On a cold December night, a group of people gathered in a small classroom at the University of Iowa's College of Public Health to learn more about Haitian Creole, the primary language spoken in Haiti.
Teaching the class was Dr. Jeff Dawson, who is preparing for his 8th humanitarian trip to Haiti this spring.
"I was aware of a number of people who have interest in Haiti, both those who have been or who will go in the future. Even though most short-term visitors to Haiti hire interpreters, I know they often have a desire to learn some of the language to communicate with the people directly. Because of this, I started to organize free introductory workshops in the language, with emphasis in medical and public health outreach activities," explains Dr. Dawson. While both French and Creole are official languages in Haiti, most people speak Creole on a daily basis.

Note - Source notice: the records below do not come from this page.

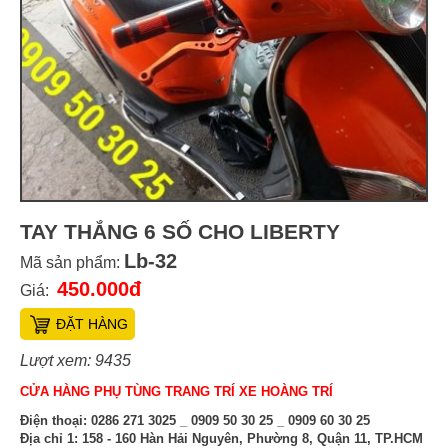
TAY THẮNG 6 SỐ CHO LIBERTY
Lb-32
Mã sản phẩm:
450.000đ
Giá:
ĐẶT HÀNG
Lượt xem: 9435
CỬA HÀNG PHỤ TÙNG TRANG TRÍ XE HOÀNG TRÍ
Điện thoại:
0286 271 3025 _ 0909 50 30 25 _ 0909 60 30 25
Địa chỉ 1:
158 - 160 Hàn Hải Nguyên, Phường 8, Quận 11, TP.HCM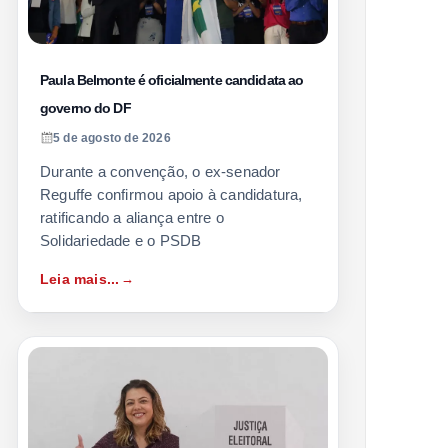
Paula Belmonte é oficialmente candidata ao
governo do DF
5 de agosto de 2026
Durante a convenção, o ex-senador
Reguffe confirmou apoio à candidatura,
ratificando a aliança entre o
Solidariedade e o PSDB
Leia mais...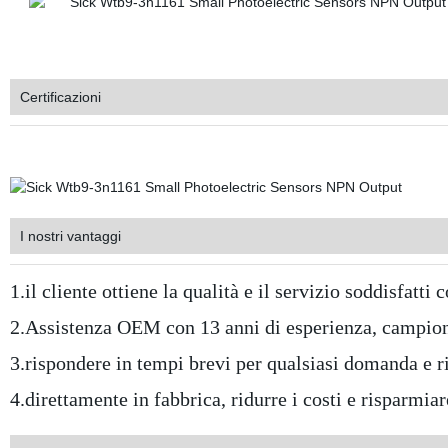
Certificazioni
I nostri vantaggi
1.il cliente ottiene la qualità e il servizio soddisfat
2.Assistenza OEM con 13 anni di esperienza, campioni
3.rispondere in tempi brevi per qualsiasi domanda e ri
4.direttamente in fabbrica, ridurre i costi e risparmia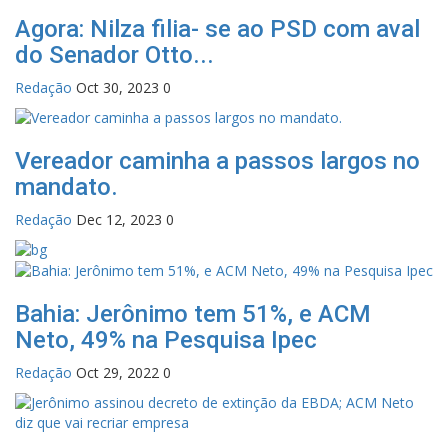
Agora: Nilza filia- se ao PSD com aval
do Senador Otto...
Redação
Oct 30, 2023
0
Vereador caminha a passos largos no
mandato.
Redação
Dec 12, 2023
0
Bahia: Jerônimo tem 51%, e ACM
Neto, 49% na Pesquisa Ipec
Redação
Oct 29, 2022
0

Dawson learned to speak Haitian Creole as a Mormon missionary in 1983-84. Subsequent humanitarian trips included holding medical outreach clinics; lecturing at a medical school; and providing training in nutrition, physical therapy, first aid, and disease prevention to orphanage staff and parents of children with disabilities. "The most rewarding aspect of these trips is reconnecting with people you've taught and seeing that they've been able to retain and use the things you taught them. For example, one of our medical interpreters from Haiti learned a lot about first aid as he was interpreting, and he was then able to use that information when an earthquake struck Haiti in 2010," he explains.
Looking to the future, Dawson comments: "Many of the successful endeavors in Haiti are cooperative efforts of many organizations: government, charities, churches, and schools. I'm hoping that this class will facilitate such important networking activities."